# [TASK REQUIREMENTS]
Copy the data verbatim and leave out every picture.

[AVAILABLE RECORDS Boundary: Start]

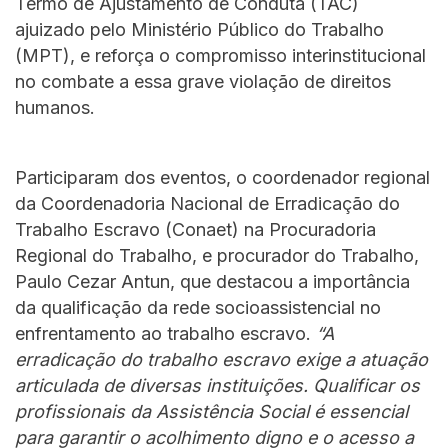
Termo de Ajustamento de Conduta (TAC)
ajuizado pelo Ministério Público do Trabalho
(MPT), e reforça o compromisso interinstitucional
no combate a essa grave violação de direitos
humanos.
Participaram dos eventos, o coordenador regional
da Coordenadoria Nacional de Erradicação do
Trabalho Escravo (Conaet) na Procuradoria
Regional do Trabalho, e procurador do Trabalho,
Paulo Cezar Antun, que destacou a importância
da qualificação da rede socioassistencial no
enfrentamento ao trabalho escravo.
“A
erradicação do trabalho escravo exige a atuação
articulada de diversas instituições. Qualificar os
profissionais da Assistência Social é essencial
para garantir o acolhimento digno e o acesso a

[AVAILABLE RECORDS Boundary: End]

# [WRITTEN RESPONSE]
Termo de Ajustamento de Conduta (TAC)
ajuizado pelo Ministério Público do Trabalho
(MPT), e reforça o compromisso interinstitucional
no combate a essa grave violação de direitos
humanos.
Participaram dos eventos, o coordenador regional
da Coordenadoria Nacional de Erradicação do
Trabalho Escravo (Conaet) na Procuradoria
Regional do Trabalho, e procurador do Trabalho,
Paulo Cezar Antun, que destacou a importância
da qualificação da rede socioassistencial no
enfrentamento ao trabalho escravo.
“A
erradicação do trabalho escravo exige a atuação
articulada de diversas instituições. Qualificar os
profissionais da Assistência Social é essencial
para garantir o acolhimento digno e o acesso a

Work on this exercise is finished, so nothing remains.